Overview
========

The `e3j`_ package belongs to the growing family of Euclid-equivariant numerical
backends, targeting JAX.

There are important design choices by which `e3j`_ stands out from alternatives,
`detailed below <#differences>`_.

.. _handbook: handbook.html

Building blocks
---------------

An equivariant tensor network library is composed of the following basic
building blocks:

* `Spherical harmonics <api/_core/e3j.core.Harmonics.html>`_
* `Linear transforms <api/_linen/e3j.linen.Linear.html>`_
* `Tensor products <api/_core/e3j.core.TensorProduct.html>`_

Note that most of the `e3j`_ modules expose a `source` and `target` property,
describing the input and output representations.
This part of the API will always remain stable.

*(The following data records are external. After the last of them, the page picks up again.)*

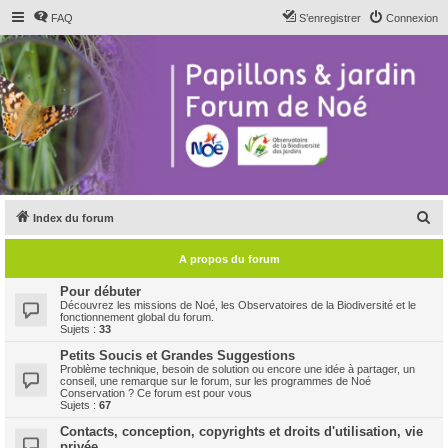
FAQ
S’enregistrer
Connexion
R
Index du forum
e
A propos du forum
c
h
Pour débuter
Découvrez les missions de Noé, les Observatoires de la Biodiversité et le
e
fonctionnement global du forum.
Sujets :
33
r
Petits Soucis et Grandes Suggestions
c
Problème technique, besoin de solution ou encore une idée à partager, un
conseil, une remarque sur le forum, sur les programmes de Noé
h
Conservation ? Ce forum est pour vous
Sujets :
67
e
Contacts, conception, copyrights et droits d'utilisation, vie
r
privée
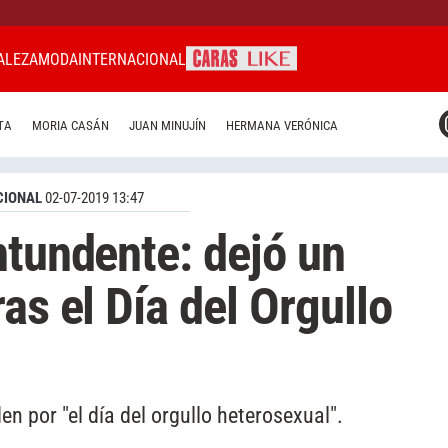
ALEZA
MODA
INTERNACIONAL
CARAS MIAMI
TA
MORIA CASÁN
JUAN MINUJÍN
HERMANA VERÓNICA
CARAS BRASIL
CARAS URUGUAY
CIONAL
02-07-2019 13:47
ntundente: dejó un
as el Día del Orgullo
den por "el día del orgullo heterosexual".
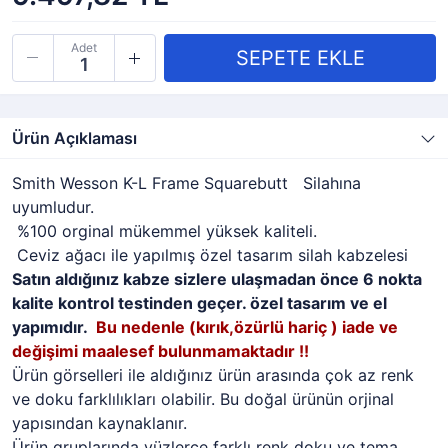
Adet
Ürün Açıklaması
Smith Wesson K-L Frame Squarebutt Silahına
uyumludur.
%100 orginal mükemmel yüksek kaliteli.
Ceviz ağacı ile yapılmış özel tasarım silah kabzelesi
Satın aldığınız kabze sizlere ulaşmadan önce 6 nokta
kalite kontrol testinden geçer. özel tasarım ve el
yapımıdır.
Bu nedenle (kırık,özürlü hariç ) iade ve
değişimi maalesef bulunmamaktadır !!
Ürün görselleri ile aldığınız ürün arasında çok az renk
ve doku farklılıkları olabilir. Bu doğal ürünün orjinal
yapısından kaynaklanır.
Ürün gruplarında yüzlerce farklı renk doku ve tema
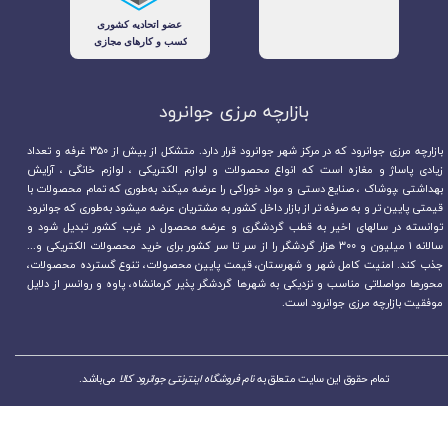
بازارچه مرزی جوانرود​​​​​​​
بازارچه مرزی جوانرود که در مرکز شهر جوانرود قرار دارد. متشکل از بیش از ۳۵۰ غرفه و تعداد
زیادی پاساژ و مغازه است که انواع محصولات و لوازم الکتریکی ، لوازم خانگی ، آرایش
بهداشتی ،پوشاک ، صنایع دستی و مواد خوراکی را عرضه میکند به‌طوری که تمام محصولات با
قیمتی پایین تر و به صرفه تر از بازار داخل کشور به مشتریان عرضه میشود به‌طوری که جوانرود
توانسته در سالهای اخیر به قطب گردشگری و عرضه محصول در غرب کشور تبدیل شود و
سالانه ۱ میلیون و ۳۰۰ هزار گردشگر را از سر تا سر کشور برای خرید محصولات الکتریکی و...
جذب کند. امنیت کامل شهر و شهرستان، قیمت پایین محصولات، تنوع گسترده محصولات،
محورها مواصلاتی مناسب و نزدیکی به شهرها گردشگر پذیر کرمانشاه، پاوه و روانسر از دلایل
موفقیت بازارچه مرزی جوانرود است.
تمام حقوق این سایت متعلق به
نام فروشگاه اینترنتی جوانرود کالا
می‌باشد.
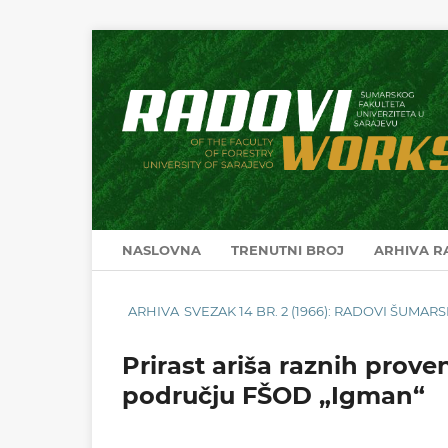
NASLOVNA
TRENUTNI BROJ
ARHIVA 
ARHIVA
SVEZAK 14 BR. 2 (1966): RADOVI ŠUMA
Prirast ariša raznih prov
području FŠOD „Igman“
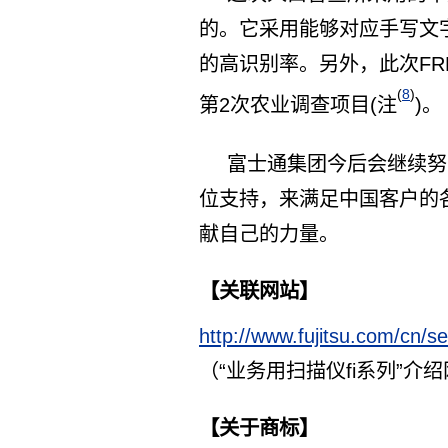
的。它采用能够对应手写文字
的高识别率。另外，此次FRD
(
8
)
第2次农业调查项目(注
)。
富士通集团今后会继续努
位支持，来满足中国客户的
献自己的力量。
【关联网站】
http://www.fujitsu.com/cn/s
（“业务用扫描仪fi系列”介
【关于商标】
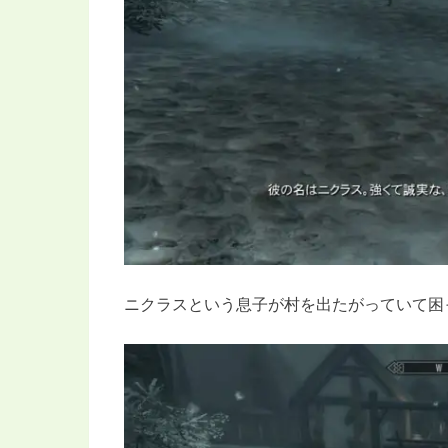
ニクラスという息子が村を出たがっていて困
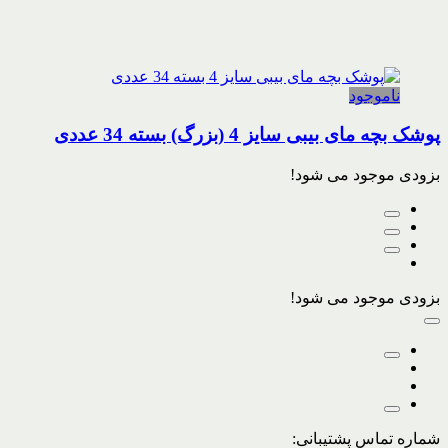
ناموجود
پوشک بچه مای بیبی سایز 4 (بزرگ) بسته 34 عددی
بزودی موجود می شود!
بزودی موجود می شود!
شماره تماس پشتیبانی:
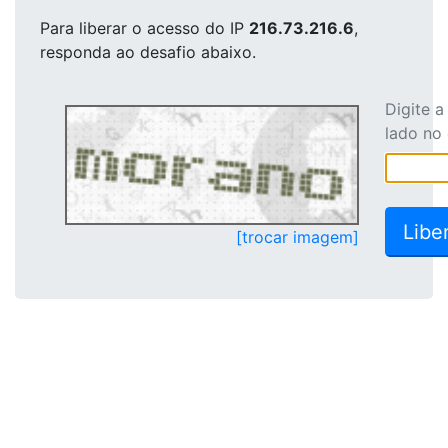
Para liberar o acesso
do IP
216.73.216.6
,
responda ao desafio abaixo.
Digite 
lado no
[trocar imagem]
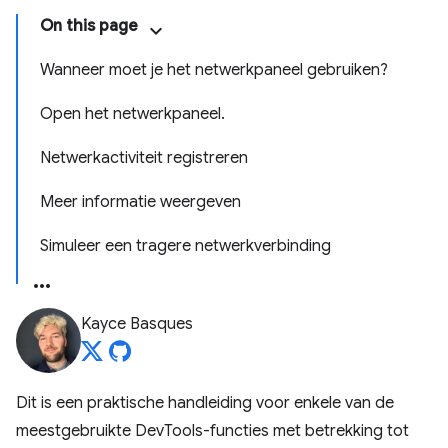
On this page
Wanneer moet je het netwerkpaneel gebruiken?
Open het netwerkpaneel.
Netwerkactiviteit registreren
Meer informatie weergeven
Simuleer een tragere netwerkverbinding
Kayce Basques
Dit is een praktische handleiding voor enkele van de
meestgebruikte DevTools-functies met betrekking tot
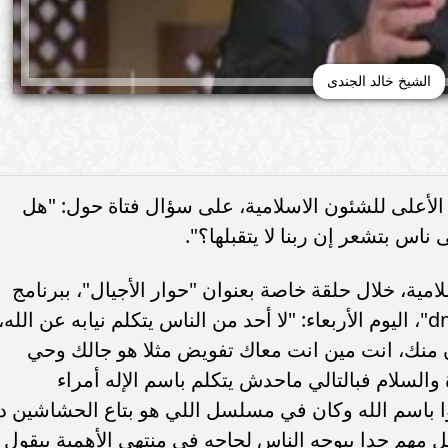
الشيخ خالد الجندى
لأعلى للشئون الاسلامية، على سؤال فتاة حول: "هل
 ناس بتشعر إن ربنا لا يتقبلها؟".
ية، خلال حلقة خاصة بعنوان "حوار الأجيال"، ببرنامج
"لعلهم يفقهون"، المذاع على فضائية "dmc"، اليوم الأربعاء: "لا أحد من الناس يتكلم نيابه عن الله،
 منك، انت مين انت معاك تفويض مثلا هو جالك وحي
والسلام فبالتالي ماحدش يتكلم باسم الإله أمراء
موا باسم الله وكان في مسلسل اللي هو بتاع الحشاشين د
 مهم جدا بيوجه الناس لحاجه في منتهى الأهمية بيقول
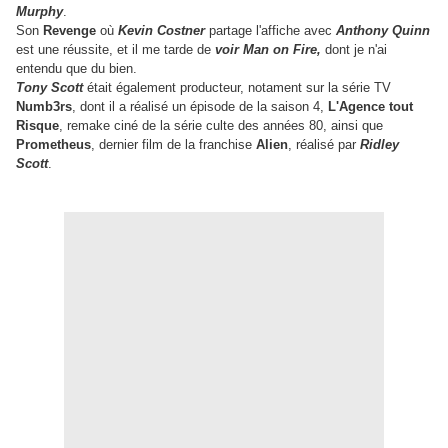
Murphy
.
Son
Revenge
où
Kevin Costner
partage l'affiche avec
Anthony Quinn
est une réussite, et il me tarde de
voir Man on Fire,
dont je n'ai
entendu que du bien.
Tony Scott
était également producteur, notament sur la série TV
Numb3rs
, dont il a réalisé un épisode de la saison 4,
L'Agence tout
Risque
, remake ciné de la série culte des années 80, ainsi que
Prometheus
, dernier film de la franchise
Alien
, réalisé par
Ridley
Scott
.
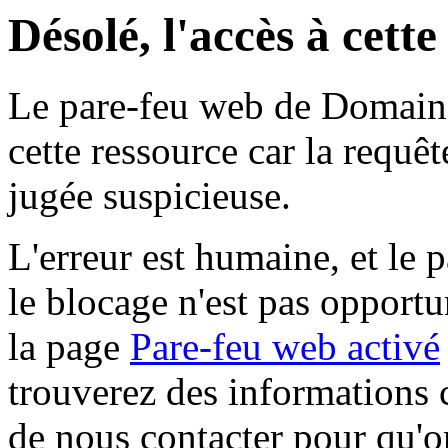
Désolé, l'accès à cett
Le pare-feu web de Domaine 
cette ressource car la requê
jugée suspicieuse.
L'erreur est humaine, et le p
le blocage n'est pas opportu
la page
Pare-feu web activé
trouverez des informations 
de nous contacter pour qu'o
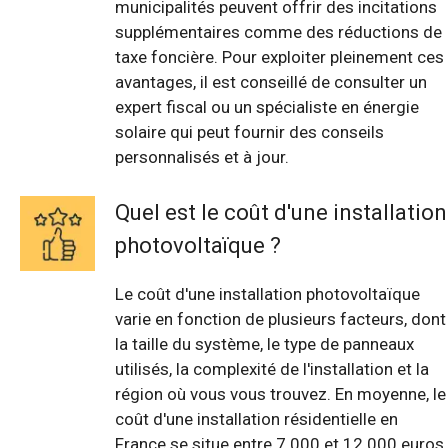
municipalités peuvent offrir des incitations
supplémentaires comme des réductions de
taxe foncière. Pour exploiter pleinement ces
avantages, il est conseillé de consulter un
expert fiscal ou un spécialiste en énergie
solaire qui peut fournir des conseils
personnalisés et à jour.
Quel est le coût d'une installation
photovoltaïque ?
Le coût d'une installation photovoltaïque
varie en fonction de plusieurs facteurs, dont
la taille du système, le type de panneaux
utilisés, la complexité de l'installation et la
région où vous vous trouvez. En moyenne, le
coût d'une installation résidentielle en
France se situe entre 7 000 et 12 000 euros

Currently, we only provide integration with the `flax.linen`_
framework for JAX neural networks, within the `e3j.linen <api/linen.html>`_ submodule.
We however wish to support other frameworks (such as `flax.nnx`) in the future,
to escape some of the cumbersome lazy design choices of `flax.linen`.

.. _flax.linen: https://flax-linen.readthedocs.io/en/latest/api_reference/flax.linen/index.html

Spherical Harmonics
^^^^^^^^^^^^^^^^^^^

Spherical harmonic polynomials $Y^l_m(\vec r)$ play a central role in quantum
chemistry, as they provide the generating basis of `atomic orbitals`_.

.. _atomic orbitals: https://wikipedia.org/wiki/atomic_orbitals

Within `e3j`_, spherical harmonics are described as actual polynomials,
sometimes called *solid harmonics*. Each harmonic polynomial $Y^l_m$ is
of degree $l$, and $m$ is a relative integer in the range
$[-l, l]$.

For now, one may simply think of them as
orthonormal generators for the space of functions on the sphere, or
"spherical activation functions".
They are widely used in equivariant GNNs to encode edge directions
(jointly used with RBFs for the radial encoding of edge lengths).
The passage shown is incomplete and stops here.